Each subject received pre-emptive analgesia with Telazol (4–8mg/kg). They were then sedated, anesthetized, intubated, and placed on mechanical ventilation. A standard Narkomed® anesthesia machine (Dräger, Telford, PA) was used to deliver isoflurane at a maintenance dose (0.5–2%) and ventilation at 8–10mL/kg at 10–14 breaths per minute. A peripheral IV was started on all subjects using an 18- or 20-gauge catheter in the auricular vein. The peripheral auricular vein was chosen because it is most comparable to the antecubital vein in humans.21 Hemodynamics were evaluated continuously that included the following: electrocardiogram, arterial blood pressure via a left carotid artery catheter, mean arterial pressure, oxygen saturation, end-tidal carbon dioxide, and temperature. A forced-air warming blanket was used to sustain rectal temperature greater than 36 degrees Celsius. A Vigileo™ (Edwards Lifesciences, Irvine, CA) was used to obtain cardiac output and stroke volume measurements via the arterial line. The femoral artery was cannulated for the collection of blood samples and for the achievement of controlled hemorrhage.
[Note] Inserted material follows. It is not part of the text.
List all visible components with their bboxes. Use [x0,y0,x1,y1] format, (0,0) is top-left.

For swine in the tibial IO group, we inserted an EZ-IO® device (Vidacare, San Antonio, TX) in the proximal, medial tibia. Placement was confirmed by aspiration of blood and easy irrigation with 10mL of 0.9% normal saline (NS). Patency was maintained by administering Lactated Ringer’s solution with a pressure bag at 300mmHg. Subjects were allowed to stabilize for 15 minutes; we then exsanguinated 31% of their blood volume from the femoral artery catheter into a canister. This represented a Class III hemorrhage. Hemorrhage was accomplished by allowing blood to drain by gravity over approximately 15 minutes. To ensure the amount exsanguinated was correct, the investigators used a scale that was accurate and precise within 0.5%.
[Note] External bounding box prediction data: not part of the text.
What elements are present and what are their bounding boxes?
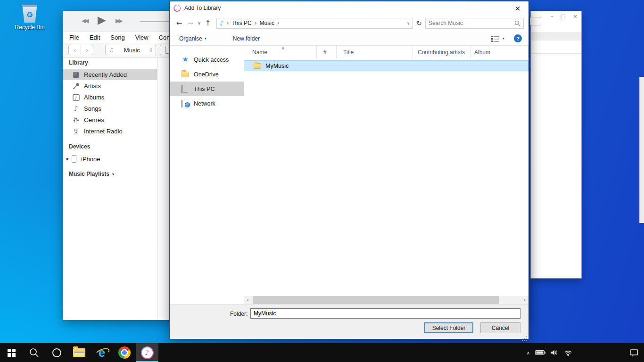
navpane-item-onedrive[interactable]: OneDrive <box>170 67 244 82</box>
sidebar-item-albums[interactable]: ♪ Albums <box>63 91 157 103</box>
recycle-bin[interactable]: ♻ Recycle Bin <box>14 5 45 31</box>
new-folder-label: New folder <box>233 35 260 42</box>
onedrive-folder-icon <box>181 72 190 77</box>
sidebar-item-recently-added[interactable]: ▦ Recently Added <box>63 69 157 80</box>
rewind-button[interactable]: ◀◀ <box>82 17 87 24</box>
file-row-mymusic[interactable]: MyMusic <box>244 60 528 71</box>
organise-button[interactable]: Organise ▾ <box>179 35 206 42</box>
select-folder-button[interactable]: Select Folder <box>424 322 473 333</box>
navpane-item-quick-access[interactable]: ★ Quick access <box>170 52 244 67</box>
media-kind-value: Music <box>117 47 147 54</box>
sort-ascending-icon: ∧ <box>281 46 285 50</box>
screen: { "colors": { "accent": "#0078d7", "sele… <box>0 0 644 362</box>
minimize-icon[interactable]: – <box>551 13 553 20</box>
sidebar-item-genres[interactable]: Genres <box>63 114 157 125</box>
view-options-icon[interactable] <box>491 35 500 42</box>
search-icon <box>514 20 520 26</box>
navpane-item-network[interactable]: Network <box>170 96 244 111</box>
file-explorer-button[interactable] <box>68 343 91 362</box>
volume-icon[interactable] <box>551 349 559 356</box>
chrome-icon <box>118 346 131 359</box>
back-button[interactable]: ← <box>173 19 185 27</box>
sidebar-item-internet-radio[interactable]: Internet Radio <box>63 125 157 137</box>
itunes-button[interactable]: ♪ <box>136 343 158 362</box>
itunes-forward-button[interactable]: › <box>81 45 93 55</box>
column-header-album[interactable]: Album <box>471 46 528 58</box>
music-note-icon: ♫ <box>109 47 114 53</box>
background-window: – □ × <box>530 11 582 279</box>
column-header-name[interactable]: Name <box>244 46 317 58</box>
sidebar-item-label: Artists <box>84 82 101 90</box>
new-folder-button[interactable]: New folder <box>233 35 260 42</box>
iphone-icon <box>165 47 169 54</box>
breadcrumb-this-pc[interactable]: This PC <box>231 20 252 26</box>
fast-forward-button[interactable]: ▶▶ <box>116 17 121 24</box>
organise-label: Organise <box>179 35 202 42</box>
recent-locations-chevron[interactable]: ∨ <box>196 21 202 25</box>
sliders-icon <box>72 116 80 123</box>
forward-button[interactable]: → <box>185 19 196 27</box>
cancel-button[interactable]: Cancel <box>480 322 520 333</box>
expand-arrow-icon[interactable]: ▶ <box>66 157 72 161</box>
media-kind-selector[interactable]: ♫ Music ∧ ∨ <box>105 45 156 55</box>
horizontal-scrollbar[interactable]: ‹ › <box>244 296 528 304</box>
navpane-item-label: OneDrive <box>194 71 219 78</box>
playlists-label: Music Playlists <box>69 171 109 177</box>
system-tray: ∧ <box>527 343 644 362</box>
close-button[interactable]: × <box>511 4 525 13</box>
scrollbar-thumb[interactable] <box>253 296 499 304</box>
sidebar-item-songs[interactable]: ♪ Songs <box>63 103 157 114</box>
view-dropdown-arrow[interactable]: ▾ <box>503 36 504 41</box>
navpane-item-this-pc[interactable]: This PC <box>170 82 244 96</box>
navpane-item-label: This PC <box>194 86 215 92</box>
scrollbar-track[interactable] <box>252 296 520 304</box>
menu-view[interactable]: View <box>135 34 149 41</box>
breadcrumb-separator: › <box>277 20 280 26</box>
edge-window-strip <box>639 77 644 223</box>
menu-edit[interactable]: Edit <box>90 34 100 41</box>
battery-icon[interactable] <box>535 350 545 355</box>
menu-file[interactable]: File <box>69 34 79 41</box>
wifi-icon[interactable] <box>564 349 572 356</box>
taskbar-search-button[interactable] <box>23 343 45 362</box>
chrome-button[interactable] <box>113 343 136 362</box>
music-playlists-header[interactable]: Music Playlists ∨ <box>69 171 157 177</box>
grid-icon: ▦ <box>72 71 80 78</box>
hidden-icons-chevron[interactable]: ∧ <box>527 350 530 355</box>
column-header-contributing-artists[interactable]: Contributing artists <box>413 46 471 58</box>
scroll-left-arrow[interactable]: ‹ <box>244 296 252 304</box>
close-icon[interactable]: × <box>573 13 578 20</box>
maximize-icon[interactable]: □ <box>561 13 566 20</box>
resize-grip[interactable] <box>526 336 527 337</box>
address-dropdown-chevron[interactable]: ∨ <box>407 21 410 25</box>
column-header-title[interactable]: Title <box>337 46 413 58</box>
column-header-number[interactable]: # <box>317 46 337 58</box>
search-icon <box>29 348 39 357</box>
play-button[interactable]: ▶ <box>98 14 106 26</box>
help-button[interactable]: ? <box>514 34 522 42</box>
action-center-icon[interactable] <box>630 349 638 356</box>
search-input[interactable] <box>426 20 514 26</box>
chevron-down-icon: ∨ <box>112 172 115 176</box>
dialog-navigation-pane: ★ Quick access OneDrive This PC Network <box>170 46 244 304</box>
menu-song[interactable]: Song <box>110 34 124 41</box>
internet-explorer-button[interactable]: e <box>91 343 113 362</box>
sidebar-item-label: Songs <box>84 105 101 112</box>
itunes-back-button[interactable]: ‹ <box>68 45 81 55</box>
quick-access-star-icon: ★ <box>181 56 190 63</box>
up-button[interactable]: ↑ <box>202 19 214 27</box>
cortana-button[interactable] <box>45 343 68 362</box>
start-button[interactable] <box>0 343 23 362</box>
address-bar[interactable]: ♪ › This PC › Music › ∨ <box>216 18 413 29</box>
breadcrumb-music[interactable]: Music <box>260 20 274 26</box>
scroll-right-arrow[interactable]: › <box>520 296 528 304</box>
folder-name-input[interactable] <box>250 308 520 319</box>
radio-tower-icon <box>72 128 80 135</box>
sidebar-item-iphone[interactable]: ▶ iPhone <box>63 153 157 165</box>
add-to-library-dialog: ♪ Add To Library × ← → ∨ ↑ ♪ › This PC ›… <box>169 1 529 339</box>
breadcrumb-separator: › <box>226 20 229 26</box>
refresh-button[interactable]: ↻ <box>414 19 424 27</box>
sidebar-item-label: Recently Added <box>84 71 127 78</box>
sidebar-item-artists[interactable]: Artists <box>63 80 157 91</box>
recycle-bin-icon: ♻ <box>22 5 38 23</box>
In response to hypovolemic shock in accordance with Tactical Combat Casualty Care guidelines, we administered 500mL of 5% albumin to all subjects over 10 minutes.22 Five minutes after the administration of albumin, the investigators placed the pigs in cardiac arrest, defined as a nonperfusing arrhythmia. Specifically, after we visualized the heart on transthoracic ultrasound, one spinal needle was placed superior and one placed inferior to the heart. The needles were attached to alligator clamps. The clamps were attached to three 9-volt batteries that were connected in a series to deliver an electrical current, thereby inducing nonperfusing ventricular fibrillation. We were able to establish ventricular fibrillation usually within 10 seconds. In some cases, we had to reposition the needles resulting in 100% being placed into ventricular fibrillation.

The pigs were allowed to remain in arrest for two minutes. Then CPR was initiated by use of the Michigan Automated Thumper™ (Michigan Instruments, Grand Rapids, MI) to automatically compress the sternum to a predetermined depth of 1½ inches at a rate of 100 compressions per minute as per guidelines of the AHA.3 The device ensured consistency and reproducibility of quality chest compressions across all subjects. CPR continued for two minutes with ventilations delivered at 10 breaths per minute.
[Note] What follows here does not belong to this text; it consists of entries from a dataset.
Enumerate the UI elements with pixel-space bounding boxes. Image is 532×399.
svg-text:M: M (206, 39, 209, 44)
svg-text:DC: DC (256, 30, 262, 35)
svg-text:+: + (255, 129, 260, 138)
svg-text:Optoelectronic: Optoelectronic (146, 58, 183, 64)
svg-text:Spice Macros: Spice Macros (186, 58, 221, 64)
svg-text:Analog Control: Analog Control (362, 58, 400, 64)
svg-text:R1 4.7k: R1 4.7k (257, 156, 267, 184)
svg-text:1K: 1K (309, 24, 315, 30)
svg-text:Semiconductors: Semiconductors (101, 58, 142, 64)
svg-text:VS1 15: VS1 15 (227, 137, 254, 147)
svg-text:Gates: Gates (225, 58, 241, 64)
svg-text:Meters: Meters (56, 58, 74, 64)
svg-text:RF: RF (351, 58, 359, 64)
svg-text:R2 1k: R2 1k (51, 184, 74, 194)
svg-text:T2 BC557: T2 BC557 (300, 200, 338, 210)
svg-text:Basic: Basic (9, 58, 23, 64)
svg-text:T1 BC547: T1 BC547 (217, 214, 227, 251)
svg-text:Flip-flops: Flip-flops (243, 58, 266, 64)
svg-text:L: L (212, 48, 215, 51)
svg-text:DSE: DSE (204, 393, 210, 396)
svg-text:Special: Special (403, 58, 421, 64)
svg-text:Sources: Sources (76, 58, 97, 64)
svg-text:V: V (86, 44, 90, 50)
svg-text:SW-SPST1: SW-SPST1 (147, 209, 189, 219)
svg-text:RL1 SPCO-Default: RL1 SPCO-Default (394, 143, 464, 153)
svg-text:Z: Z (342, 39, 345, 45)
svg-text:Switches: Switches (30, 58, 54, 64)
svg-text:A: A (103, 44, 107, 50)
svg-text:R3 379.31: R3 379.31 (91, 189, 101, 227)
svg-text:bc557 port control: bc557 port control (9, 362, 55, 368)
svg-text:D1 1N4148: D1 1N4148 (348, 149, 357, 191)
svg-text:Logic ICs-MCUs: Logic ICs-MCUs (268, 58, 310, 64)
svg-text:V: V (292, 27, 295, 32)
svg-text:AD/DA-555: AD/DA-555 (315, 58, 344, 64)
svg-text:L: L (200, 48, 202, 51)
Vasopressin was then administered at a dose of 40 units to the IV and IO subjects. The drug was rapidly injected IV or IO push followed by 20mL of NS flush. Blood samples (10mL) were collected from the femoral artery catheter every 30 seconds for three minutes and again at four minutes after vasopressin injection. Before each sample was collected, 10mL of blood was collected and discarded to avoid sample contamination. The catheter was then flushed with 10mL of NS to maintain patency. A baseline sample was not necessary because the drug contains arginine while endogenous vasopressin in swine exclusively contains the lysine isoform.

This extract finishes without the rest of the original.